You don’t always know the impact for good you have on your kids and others, even when you aren’t perfect. Just a couple of weeks ago this was brought home to me. I went to my sister’s home and her daughter was there with her son Jordan.
Jordan is nineteen. I hadn’t seen him for a few years. But when he was four and five, he came to my home to be babysat now and then. Deidra, his mom, reminded me of this. I had totally forgotten that I cared for Jordan. She also reminded me of something else.
A Safe Place
When Jordan came to my home, he fell in love with a chime I had. It had a lovely bell on the end. He would stick it in the back pocket of his shorts and prance around to hear it ring. I gave it to him as a gift. Jordan was standing there as his mom related this story to me. He smiled. What his mom said next blew me away. “You still have that chime in your room, don’t you Jordan.” He nodded yes.

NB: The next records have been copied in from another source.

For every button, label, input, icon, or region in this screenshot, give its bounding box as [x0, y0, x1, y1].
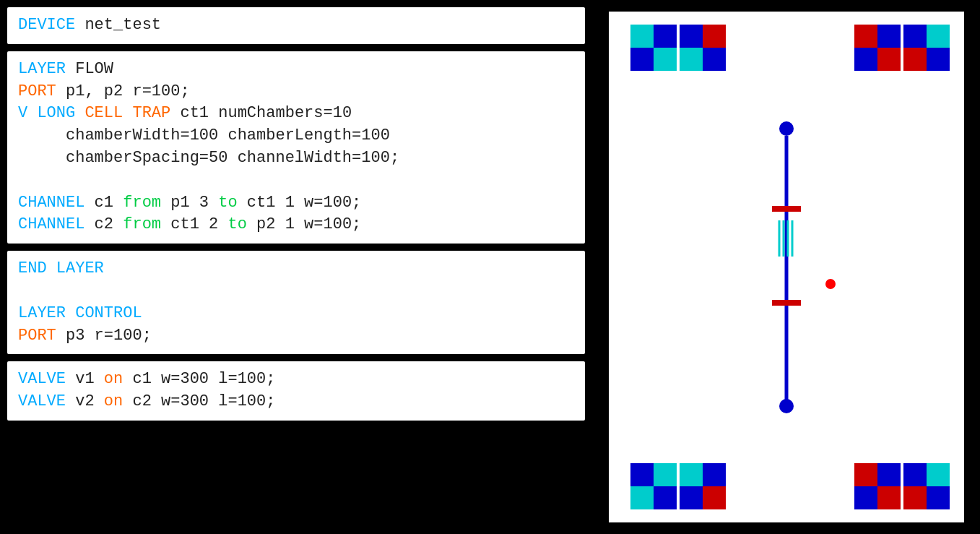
- svg-rect-2: [772, 206, 801, 212]
- v-keyword: V: [18, 104, 27, 122]
- channel2-mid: ct1 2: [161, 215, 227, 233]
- control-keyword: CONTROL: [66, 304, 142, 322]
- chamber-line2: chamberWidth=100 chamberLength=100: [18, 126, 390, 145]
- bottom-left-chips: [630, 463, 726, 509]
- chip-tl-1: [630, 25, 677, 71]
- right-panel: [592, 0, 980, 534]
- device-name: net_test: [75, 16, 161, 34]
- chip-tr-2: [903, 25, 950, 71]
- valve1-rest: c1 w=300 l=100;: [123, 370, 275, 388]
- valve2-name: v2: [66, 392, 104, 410]
- end-keyword: END: [18, 259, 47, 277]
- channel2-keyword: CHANNEL: [18, 215, 84, 233]
- valve-block: VALVE v1 on c1 w=300 l=100; VALVE v2 on …: [7, 361, 585, 421]
- trap-rest: ct1 numChambers=10: [170, 104, 352, 122]
- chip-tr-1: [854, 25, 901, 71]
- port-keyword: PORT: [18, 82, 56, 100]
- layer-flow-block: LAYER FLOW PORT p1, p2 r=100; V LONG CEL…: [7, 51, 585, 244]
- valve2-keyword: VALVE: [18, 392, 66, 410]
- valve1-keyword: VALVE: [18, 370, 66, 388]
- chip-bl-2: [680, 463, 726, 509]
- channel2-name: c2: [84, 215, 123, 233]
- device-keyword: DEVICE: [18, 16, 75, 34]
- top-left-chips: [630, 25, 726, 71]
- chip-br-2: [903, 463, 950, 509]
- device-block: DEVICE net_test: [7, 7, 585, 44]
- to2-keyword: to: [227, 215, 246, 233]
- end-layer-block: END LAYER LAYER CONTROL PORT p3 r=100;: [7, 251, 585, 354]
- channel1-keyword: CHANNEL: [18, 194, 84, 212]
- svg-point-0: [779, 121, 794, 136]
- channel1-mid: p1 3: [161, 194, 218, 212]
- channel2-rest: p2 1 w=100;: [247, 215, 361, 233]
- svg-rect-7: [772, 300, 801, 306]
- layer2-keyword: LAYER: [18, 304, 66, 322]
- svg-point-8: [779, 399, 794, 413]
- top-right-chips: [854, 25, 950, 71]
- port2-values: p3 r=100;: [56, 327, 152, 345]
- on2-keyword: on: [104, 392, 123, 410]
- from1-keyword: from: [123, 194, 161, 212]
- port2-keyword: PORT: [18, 327, 56, 345]
- chip-br-1: [854, 463, 901, 509]
- port-values: p1, p2 r=100;: [56, 82, 190, 100]
- left-panel: DEVICE net_test LAYER FLOW PORT p1, p2 r…: [0, 0, 592, 534]
- from2-keyword: from: [123, 215, 161, 233]
- bottom-right-chips: [854, 463, 950, 509]
- chip-bl-1: [630, 463, 677, 509]
- cell-keyword: CELL: [75, 104, 123, 122]
- on1-keyword: on: [104, 370, 123, 388]
- chamber-line3: chamberSpacing=50 channelWidth=100;: [18, 149, 399, 167]
- valve1-name: v1: [66, 370, 104, 388]
- long-keyword: LONG: [27, 104, 75, 122]
- layer-keyword: LAYER: [18, 60, 66, 78]
- viz-container: [606, 9, 967, 525]
- channel1-rest: ct1 1 w=100;: [238, 194, 362, 212]
- port-dot: [825, 279, 836, 289]
- trap-keyword: TRAP: [123, 104, 170, 122]
- center-diagram: [758, 116, 815, 419]
- channel1-name: c1: [84, 194, 123, 212]
- end-layer-keyword: LAYER: [47, 259, 104, 277]
- to1-keyword: to: [218, 194, 237, 212]
- layer-name: FLOW: [66, 60, 113, 78]
- chip-tl-2: [680, 25, 726, 71]
- valve2-rest: c2 w=300 l=100;: [123, 392, 275, 410]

WHAT! It has been fifteen years. Then Deidra said, “When he knew he had to go to a babysitter he would say, “I only want to go to that Mary place.”

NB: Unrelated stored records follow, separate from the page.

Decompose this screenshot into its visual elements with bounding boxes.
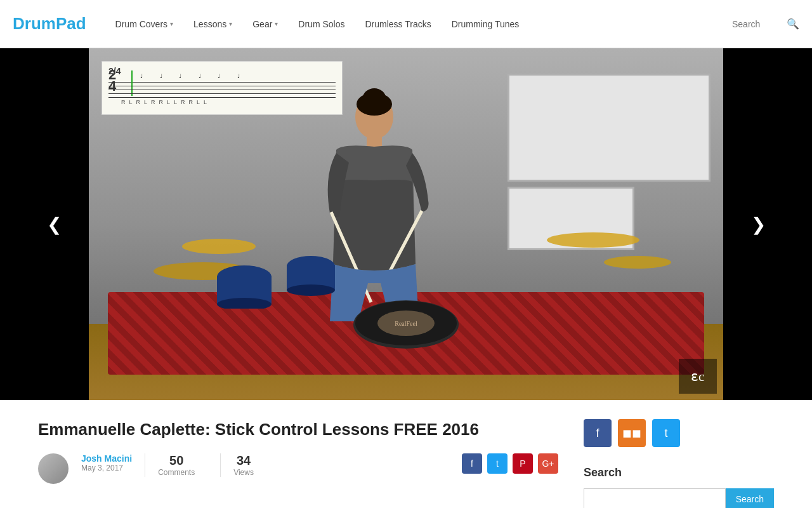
facebook-icon: f <box>471 458 473 469</box>
chevron-left-icon: ❮ <box>47 214 62 235</box>
logo-drum: Drum <box>13 14 56 33</box>
svg-point-19 <box>287 284 335 296</box>
svg-point-2 <box>357 93 392 116</box>
sheet-music: 2/4 2 4 ♩ ♩ ♩ ♩ ♩ ♩ R L R L <box>102 61 343 115</box>
pinterest-icon: P <box>520 458 525 469</box>
staff-line <box>108 90 336 90</box>
logo-pad: Pad <box>56 14 86 33</box>
svg-point-9 <box>604 256 671 269</box>
avatar <box>38 453 69 484</box>
sidebar-search-title: Search <box>584 466 774 479</box>
cymbal-left-hi <box>181 239 257 260</box>
social-twitter-button[interactable]: t <box>652 419 680 447</box>
rss-icon: ◼◼ <box>622 426 641 440</box>
main-nav: Drum Covers ▾ Lessons ▾ Gear ▾ Drum Solo… <box>105 0 732 48</box>
slider-next-button[interactable]: ❯ <box>742 205 774 243</box>
cymbal-crash <box>603 255 672 273</box>
facebook-icon: f <box>596 427 599 440</box>
header-search: 🔍 <box>732 18 799 30</box>
views-stat: 34 Views <box>220 453 266 477</box>
chevron-down-icon: ▾ <box>229 20 232 27</box>
author-row: Josh Macini May 3, 2017 50 Comments 34 V… <box>38 453 558 484</box>
twitter-icon: t <box>496 458 499 469</box>
staff-line <box>108 93 336 94</box>
views-count: 34 <box>237 453 251 468</box>
sidebar-search-input[interactable] <box>584 488 726 508</box>
nav-drumming-tunes[interactable]: Drumming Tunes <box>442 0 530 48</box>
sidebar: f ◼◼ t Search Search <box>584 419 774 508</box>
snare-pad: RealFeel <box>352 299 460 352</box>
whiteboard-container <box>508 74 710 250</box>
nav-drum-covers[interactable]: Drum Covers ▾ <box>105 0 183 48</box>
note-flags: ♩ ♩ ♩ ♩ ♩ ♩ <box>140 73 247 79</box>
staff-line <box>108 86 336 86</box>
author-name[interactable]: Josh Macini <box>81 453 132 464</box>
time-sig-den: 4 <box>108 79 116 93</box>
rl-letters-row: R L R L R R L L R R L L <box>108 99 336 105</box>
staff-line <box>108 97 336 98</box>
barline-green <box>131 70 133 96</box>
googleplus-icon: G+ <box>542 458 554 469</box>
nav-lessons[interactable]: Lessons ▾ <box>183 0 242 48</box>
sidebar-search-button[interactable]: Search <box>726 488 774 508</box>
publish-date: May 3, 2017 <box>81 464 132 472</box>
sidebar-search-row: Search <box>584 488 774 508</box>
nav-drum-solos[interactable]: Drum Solos <box>288 0 355 48</box>
tom-blue-1 <box>216 264 273 311</box>
slider-prev-button[interactable]: ❮ <box>38 205 70 243</box>
staff-lines: 2 4 ♩ ♩ ♩ ♩ ♩ ♩ <box>108 82 336 98</box>
social-buttons: f ◼◼ t <box>584 419 774 447</box>
share-pinterest-button[interactable]: P <box>513 453 533 474</box>
search-button[interactable]: 🔍 <box>787 18 799 30</box>
svg-text:RealFeel: RealFeel <box>395 320 417 327</box>
share-twitter-button[interactable]: t <box>487 453 508 474</box>
share-facebook-button[interactable]: f <box>462 453 482 474</box>
chevron-down-icon: ▾ <box>275 20 278 27</box>
ec-watermark: ɛc <box>679 359 717 394</box>
site-logo[interactable]: DrumPad <box>13 14 86 34</box>
nav-gear[interactable]: Gear ▾ <box>242 0 288 48</box>
share-icons: f t P G+ <box>462 453 558 474</box>
whiteboard-large <box>508 74 710 182</box>
comments-label: Comments <box>158 468 195 477</box>
views-label: Views <box>233 468 254 477</box>
tom-blue-2 <box>285 255 336 298</box>
nav-drumless-tracks[interactable]: Drumless Tracks <box>355 0 441 48</box>
main-content: Emmanuelle Caplette: Stick Control Lesso… <box>38 419 558 508</box>
author-info: Josh Macini May 3, 2017 <box>81 453 132 472</box>
social-facebook-button[interactable]: f <box>584 419 612 447</box>
search-icon: 🔍 <box>787 18 799 29</box>
search-input[interactable] <box>732 19 783 29</box>
hero-slider: 2/4 2 4 ♩ ♩ ♩ ♩ ♩ ♩ R L R L <box>0 48 812 400</box>
comments-stat: 50 Comments <box>145 453 207 477</box>
slider-image-area: 2/4 2 4 ♩ ♩ ♩ ♩ ♩ ♩ R L R L <box>89 48 723 400</box>
twitter-icon: t <box>664 427 667 440</box>
search-label: Search <box>736 494 764 504</box>
svg-point-8 <box>547 232 639 248</box>
content-area: Emmanuelle Caplette: Stick Control Lesso… <box>0 400 812 508</box>
social-rss-button[interactable]: ◼◼ <box>618 419 646 447</box>
chevron-right-icon: ❯ <box>751 214 766 235</box>
comments-count: 50 <box>169 453 183 468</box>
article-title: Emmanuelle Caplette: Stick Control Lesso… <box>38 419 558 441</box>
staff-line: 2 4 ♩ ♩ ♩ ♩ ♩ ♩ <box>108 82 336 83</box>
svg-point-6 <box>182 239 256 254</box>
site-header: DrumPad Drum Covers ▾ Lessons ▾ Gear ▾ D… <box>0 0 812 48</box>
chevron-down-icon: ▾ <box>170 20 173 27</box>
share-googleplus-button[interactable]: G+ <box>538 453 558 474</box>
cymbal-right <box>546 232 641 254</box>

As I think back, I can’t recall why he would have found our home so inviting. I had one daughter left at home, but she was in her teens. Our apartment was bright and clean. I was working from home and very busy but my guess is that Jordan felt safe in our home. Isn’t that wonderful? And this isn’t the first time a youth has reminded me of what my home and I meant to them.
Even in Dark Moments, You Can Be a Light
As you know we had some children use drugs. It was a hard time. But in the last few decades, I have received messages from some of my children’s friends. They talk about how wonderful it was that I was there, that there was food, that our house was a safe place. My oldest son, who hadn’t liked us for a while, said in his late forties, “Mom, you will never know how many people you touched,” or words to that effect.
Truth is, I never knew that our home was a haven. I felt that because of how things had worked out, Don and I were failures. I have written about our struggles over those thoughts. But there it is, even in that darkness, in our obvious imperfection, we were a light. Our home was a light.
Last year I got an email from a young woman that I had taught in a church class when she was 16 and 17. She told me that my lessons had had a huge impact on her life. REALLY! She slept through the class! I felt I was doing a terrible job and asked the leaders to get a new teacher. I knew I was giving it all I had but, well, she and others appeared to be so bored.
AND THERE IT IS!
When we do our best, even when it is terribly imperfect, we can be an influence for good. You never know the impact you have on the lives of the children and young people in your life. So, hang on, mom and dad. Don’t throw in the towel. Stop beating yourself up and fearing the worst. Just keep doing your imperfect best and you will get better. In the meantime, you will impact your children and others for good.